§ YOUR OBJECTIVE
Don't include any picture when you restate the data word for word.

§ SUPPLIED DATA
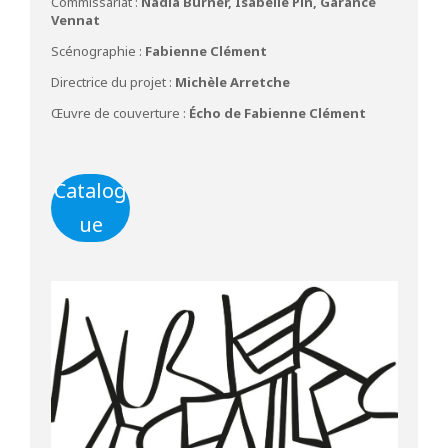
Commissariat :
Nadia Burner, Isabelle Pin, Garance
Vennat
Scénographie :
Fabienne Clément
Directrice du projet :
Michèle
Arretche
Œuvre de couverture :
Écho de Fabienne Clément
Catalog
ue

§ THE COMPLETED TASK
Commissariat :
Nadia Burner, Isabelle Pin, Garance
Vennat
Scénographie :
Fabienne Clément
Directrice du projet :
Michèle
Arretche
Œuvre de couverture :
Écho de Fabienne Clément
Catalog
ue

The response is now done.